The fact that pleural effusion was not an independent factor in the present study. unlike in our previous study. could be another reason for the lower AUC in this study. Pleural effusion increases with the elevation in hydrostatic pressure due to heart failure, liver cirrhosis, or renal failure; the decrease in oncotic pressure due to hypoalbuminemia; and increased vascular permeability [19,20]. The percentage of patients with pleural effusion in the present study was lower in the IE group (39% vs 64%) and the same in the UF group (22% vs 29%) compared with our previous study [11]. Fewer patients might have been affected by increased vascular permeability or decreased oncotic pressure in the IE group, resulting in a lower percentage of patients with pleural effusion, which was suggested by the fact that the IE group had a higher serum albumin concentration (2.9 vs 2.5 g/dL) and a lower serum WBC count and CRP concentration than the IE group in the previous study [11]. Consequently, pleural effusion was not an independent factor for our prediction model in the present study.

The difference in the severity of the condition on admission between the present study and our previous study could have caused the difference in the AUC. Our prediction model used data obtained on admission.
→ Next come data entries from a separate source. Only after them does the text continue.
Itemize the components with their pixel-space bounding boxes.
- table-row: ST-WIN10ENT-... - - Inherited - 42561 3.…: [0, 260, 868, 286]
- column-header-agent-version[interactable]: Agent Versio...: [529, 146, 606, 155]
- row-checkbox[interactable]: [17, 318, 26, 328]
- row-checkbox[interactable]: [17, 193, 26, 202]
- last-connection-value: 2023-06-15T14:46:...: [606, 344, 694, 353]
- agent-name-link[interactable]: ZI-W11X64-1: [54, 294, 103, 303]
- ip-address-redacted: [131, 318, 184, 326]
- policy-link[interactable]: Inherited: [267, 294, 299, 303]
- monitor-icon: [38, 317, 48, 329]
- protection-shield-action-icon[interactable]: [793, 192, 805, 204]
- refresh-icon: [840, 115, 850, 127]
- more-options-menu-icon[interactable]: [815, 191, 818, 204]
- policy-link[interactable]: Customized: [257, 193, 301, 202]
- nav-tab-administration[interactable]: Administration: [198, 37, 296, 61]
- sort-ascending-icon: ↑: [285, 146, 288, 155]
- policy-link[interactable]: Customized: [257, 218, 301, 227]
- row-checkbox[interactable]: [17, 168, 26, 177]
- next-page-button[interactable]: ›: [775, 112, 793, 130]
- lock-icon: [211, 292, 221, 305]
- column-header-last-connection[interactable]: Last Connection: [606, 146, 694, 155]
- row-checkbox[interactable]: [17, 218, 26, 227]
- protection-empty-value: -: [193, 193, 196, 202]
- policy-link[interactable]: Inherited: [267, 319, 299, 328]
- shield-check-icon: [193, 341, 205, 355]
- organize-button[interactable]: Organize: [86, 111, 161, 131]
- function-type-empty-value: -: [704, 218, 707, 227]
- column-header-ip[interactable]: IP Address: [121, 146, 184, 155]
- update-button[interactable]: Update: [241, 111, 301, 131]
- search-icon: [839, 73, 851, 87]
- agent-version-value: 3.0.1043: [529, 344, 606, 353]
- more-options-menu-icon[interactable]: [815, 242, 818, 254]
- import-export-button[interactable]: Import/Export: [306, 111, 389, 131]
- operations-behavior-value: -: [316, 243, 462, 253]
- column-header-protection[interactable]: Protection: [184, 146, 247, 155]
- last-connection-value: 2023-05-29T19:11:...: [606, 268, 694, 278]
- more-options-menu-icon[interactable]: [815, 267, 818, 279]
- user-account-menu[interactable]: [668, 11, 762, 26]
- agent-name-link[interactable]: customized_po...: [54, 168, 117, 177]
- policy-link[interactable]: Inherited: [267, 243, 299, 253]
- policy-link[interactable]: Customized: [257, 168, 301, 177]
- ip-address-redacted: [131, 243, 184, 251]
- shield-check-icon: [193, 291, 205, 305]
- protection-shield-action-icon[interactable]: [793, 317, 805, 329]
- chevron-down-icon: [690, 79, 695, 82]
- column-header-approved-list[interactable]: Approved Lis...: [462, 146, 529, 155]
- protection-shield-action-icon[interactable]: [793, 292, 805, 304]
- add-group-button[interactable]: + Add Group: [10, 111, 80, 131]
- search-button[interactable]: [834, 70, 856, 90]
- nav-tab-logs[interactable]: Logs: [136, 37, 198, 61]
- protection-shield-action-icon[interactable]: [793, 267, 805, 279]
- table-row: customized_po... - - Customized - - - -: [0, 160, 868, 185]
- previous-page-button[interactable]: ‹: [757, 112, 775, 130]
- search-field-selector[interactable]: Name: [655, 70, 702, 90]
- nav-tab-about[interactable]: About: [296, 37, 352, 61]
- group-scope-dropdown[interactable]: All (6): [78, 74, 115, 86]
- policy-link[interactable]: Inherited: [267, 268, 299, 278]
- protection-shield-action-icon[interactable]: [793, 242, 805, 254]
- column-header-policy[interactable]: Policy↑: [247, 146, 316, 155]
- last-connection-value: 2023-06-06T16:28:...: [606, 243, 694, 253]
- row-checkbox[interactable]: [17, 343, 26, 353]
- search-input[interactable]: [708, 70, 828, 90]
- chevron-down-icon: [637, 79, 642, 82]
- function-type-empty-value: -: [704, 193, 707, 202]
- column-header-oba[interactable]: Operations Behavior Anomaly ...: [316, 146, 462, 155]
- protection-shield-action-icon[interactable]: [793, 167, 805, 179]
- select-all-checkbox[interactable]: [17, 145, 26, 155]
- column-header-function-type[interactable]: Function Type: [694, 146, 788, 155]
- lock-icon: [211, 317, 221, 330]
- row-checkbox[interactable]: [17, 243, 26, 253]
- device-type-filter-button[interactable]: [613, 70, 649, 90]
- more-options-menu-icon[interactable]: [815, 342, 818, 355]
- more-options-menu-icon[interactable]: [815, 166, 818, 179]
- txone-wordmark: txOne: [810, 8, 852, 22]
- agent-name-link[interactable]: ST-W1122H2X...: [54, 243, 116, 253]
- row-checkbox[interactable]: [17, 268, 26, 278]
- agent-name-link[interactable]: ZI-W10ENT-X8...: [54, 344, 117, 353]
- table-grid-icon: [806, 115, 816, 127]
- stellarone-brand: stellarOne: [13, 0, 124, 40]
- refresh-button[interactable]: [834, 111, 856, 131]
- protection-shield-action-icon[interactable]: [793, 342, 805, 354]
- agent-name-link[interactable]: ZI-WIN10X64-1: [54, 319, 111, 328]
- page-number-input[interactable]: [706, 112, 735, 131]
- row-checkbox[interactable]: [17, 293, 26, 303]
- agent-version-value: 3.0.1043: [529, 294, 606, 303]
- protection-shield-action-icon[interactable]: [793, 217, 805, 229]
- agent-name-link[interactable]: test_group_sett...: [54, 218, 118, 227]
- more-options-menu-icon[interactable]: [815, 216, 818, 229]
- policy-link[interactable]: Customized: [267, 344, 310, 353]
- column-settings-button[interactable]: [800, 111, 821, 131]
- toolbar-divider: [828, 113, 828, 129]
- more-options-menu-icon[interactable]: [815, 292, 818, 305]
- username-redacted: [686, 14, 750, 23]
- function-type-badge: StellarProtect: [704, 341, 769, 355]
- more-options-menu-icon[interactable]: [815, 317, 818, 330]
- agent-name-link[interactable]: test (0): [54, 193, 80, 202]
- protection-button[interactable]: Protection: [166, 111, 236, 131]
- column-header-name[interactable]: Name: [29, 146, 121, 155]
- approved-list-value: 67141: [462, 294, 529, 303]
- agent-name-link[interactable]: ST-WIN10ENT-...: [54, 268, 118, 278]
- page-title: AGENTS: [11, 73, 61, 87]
However, the condition of some patients with few symptoms on admission can worsen with time [21]. A lower percentage of patients transferred by ambulance and the presence of pleural effusion might indicate a less severe condition in patients in the IE group in the present study, which could have influenced the performance of our model.

Finally, the subgroup analysis showed a higher AUC with the IE prediction model in patients with native valve than in the overall patients in this study. The IE prediction model, which was developed in our previous study and externally validated in this study, can estimate the possibility of definite IE according to the m-DC. However, the sensitivity and NPV of the m-DC for diagnosis patients with IE with prosthetic valves were low at 50–60% [14]. This may be the cause of the low AUC of the IE prediction model when used in patients with prosthetic valves. Therefore, selectively using this prediction model in patients with native cardiac valves would help to improve the discriminatory ability of the model.

This study has some limitations that should be noted. Although this was a multi-center retrospective study conducted at 4 university hospitals in Japan, the relatively small number of participating hospitals may not be representative of hospitals all over Japan, especially in terms of the severity of the condition on admission and the percentage of patients transferred by ambulance. Furthermore, Japan is the most aged society in the world. Accordingly, the age distribution, types of causative disease, disease severity, percentage of patients transferred by ambulance, and healthcare insurance system in Japan differ from other countries [22,23], which could have introduced selection bias. Moreover, a previous study reported that there are geographic differences in the characteristics of patients with IE between countries [18]. Therefore, multi-center studies involving many different types of hospitals worldwide are ideal for further model generalization.

Conclusions

In this multi-center, retrospective, external validation study performed at university hospitals in Japan, our IE prediction model among patients aged ≥20 years with UF was well-validated. The model makes it possible to predict IE among patients with UF at an earlier stage after admission, preventing antibiotic administration before obtaining blood culture samples or helping physicians to determine the indications for advanced medical modalities.